Treatment of concurrent dry eye may involve preservative-free artificial tears, cyclosporine, and punctal plugs, Dr. Honkanen said. “Blepharitis can lead to dry eye, and dry eye can worsen blepharitis, so patients need to treat both,” Dr. Haberman said.
Certain procedures available for blepharitis in adults are not available or are not easily performed in children, including LipiFlow (Johnson & Johnson Vision, Santa Ana, California) and BlephEx (Franklin, Tennessee), Dr. Honkanen said.
Some ophthalmologists recommend omega-3 supplementation in pediatric patients with blepharitis, although the recent large-scale Dry Eye Assessment and Management (DREAM) study may not support this, Dr. Honkanen said.1
“In younger children diagnosed with blepharitis, it’s also important to closely assess for refractive error, corneal opacification, and amblyopia risk,” Dr.
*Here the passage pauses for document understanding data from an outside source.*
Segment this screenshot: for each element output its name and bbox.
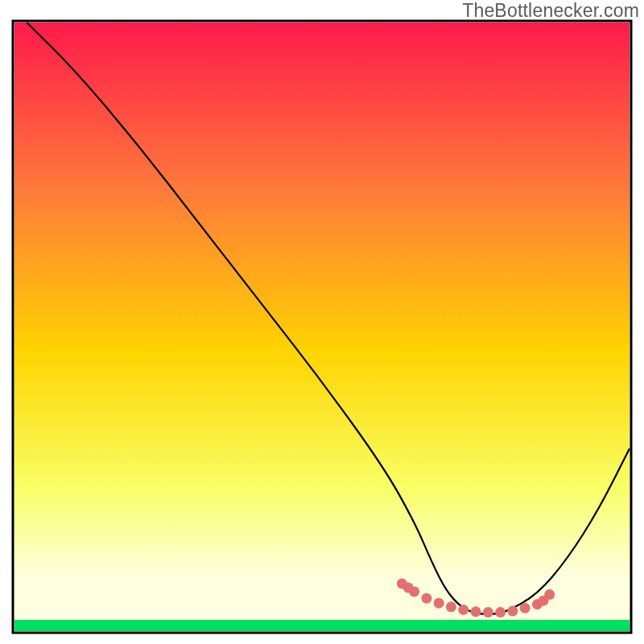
chart-frame: { "watermark": "TheBottlenecker.com", "c… <box>0 0 644 644</box>
gradient-background <box>14 23 630 620</box>
optimal-dot <box>507 606 518 617</box>
plot-area <box>13 21 631 633</box>
optimal-dot <box>495 607 506 617</box>
green-band <box>14 620 630 631</box>
optimal-dot <box>458 605 469 615</box>
chart-svg <box>0 0 644 644</box>
optimal-dot <box>471 606 481 617</box>
optimal-dot <box>544 589 555 600</box>
optimal-dot <box>520 603 530 613</box>
optimal-dot <box>421 593 431 604</box>
watermark-text: TheBottlenecker.com <box>462 0 639 22</box>
optimal-dot <box>434 598 444 609</box>
optimal-dot <box>446 601 456 612</box>
optimal-dot <box>483 607 493 617</box>
optimal-dot <box>409 586 419 597</box>
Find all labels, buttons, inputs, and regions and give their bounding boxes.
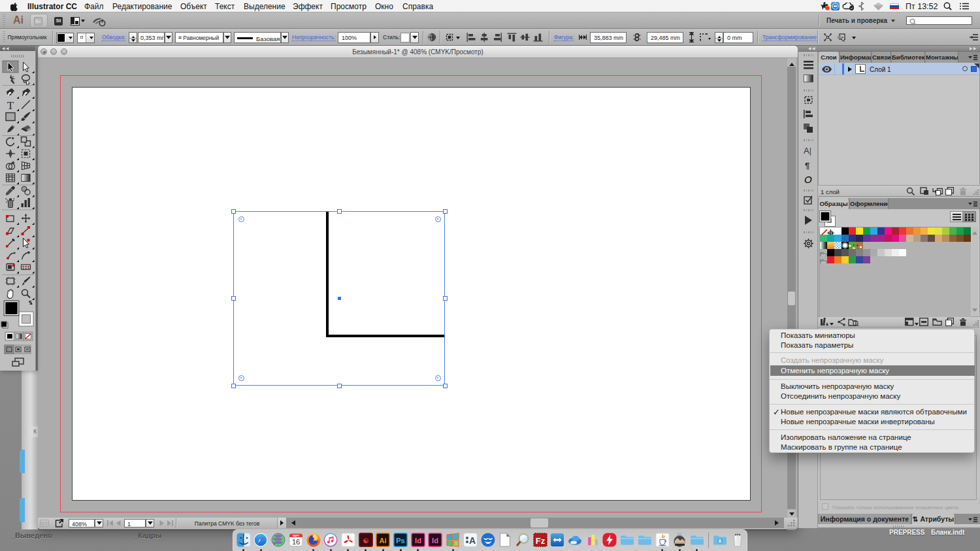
- svg-text:☯: ☯: [363, 537, 368, 544]
- svg-text:16: 16: [292, 538, 300, 546]
- svg-text:Id: Id: [415, 537, 421, 544]
- svg-text:МАРТ: МАРТ: [293, 535, 300, 537]
- svg-text:Ps: Ps: [396, 537, 404, 544]
- svg-text:A: A: [469, 535, 476, 546]
- svg-text:T: T: [7, 99, 14, 112]
- svg-text:Fz: Fz: [535, 536, 545, 546]
- svg-text:Id: Id: [433, 537, 439, 544]
- svg-text:Ai: Ai: [380, 537, 387, 544]
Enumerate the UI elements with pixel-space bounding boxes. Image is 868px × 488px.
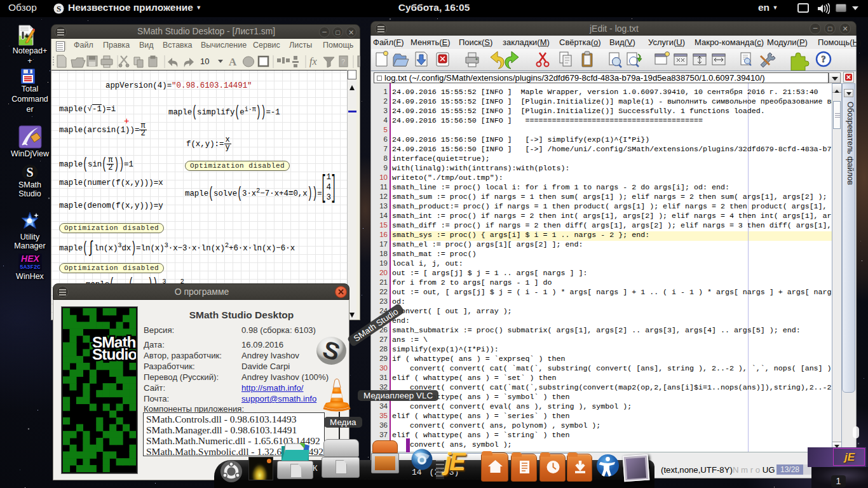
svg-text:10: 10	[200, 57, 209, 66]
svg-text:S: S	[26, 165, 33, 179]
svg-text:5A3F2C: 5A3F2C	[20, 264, 41, 271]
svg-text:S: S	[57, 4, 61, 13]
svg-text:?: ?	[341, 58, 345, 65]
svg-text:fx: fx	[309, 56, 317, 67]
svg-text:A: A	[229, 56, 237, 68]
svg-text:HEX: HEX	[21, 254, 40, 264]
svg-text:?: ?	[822, 55, 826, 64]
Boente said. “Sometimes an exam under anesthesia is needed in younger children to know the full extent of any disease.”

Making treatments easier

Although the treatments for blepharitis may sound straightforward enough, this is where things can get complicated for patients and parents. “In kids, the biggest challenge is getting them to sit still and comply. The help of diligent, invested parents is key,” Dr. Levin said.
Specialists shared some pearls for parents to make treatment a little easier.
• Keep them busy. “If the treatment can be coupled with something else the child is doing, like during bathing or while watching TV, that can be more successful,” Dr. Meghpara said.
• Model the treatment. “Sometimes showing them or practicing the treatments on their dolls can help mitigate their fears,” Dr. Honkanen said.
• Educate parents. “I think explaining the pathophysiology to parents in terms they can understand helps improve compliance, so they know the purpose of their efforts,” Dr. Boente said.

Recurring condition

Most of the time, blepharitis is not a one-and-done occurrence. “Usually blepharitis is a chronic, recurring problem that typically will not completely resolve. It often requires long-term treatment to control symptoms,” Dr. Honkanen said. Dr. Levin has seen cases that require treatment for months and sometimes years.
Dr. Meghpara will try to discontinue oral antibiotic therapy after about 6 months, but it sometimes needs to start again. For flare ups, he prescribes short courses of topical steroids.


1. Dry Eye Assessment and Management Study Research Group, et al. n-3 fatty acid supplementation for the treatment of dry eye disease. N Engl J Med. 2018;378:1681–1690.

Editors’ note: The physicians have no financial interests related to their comments.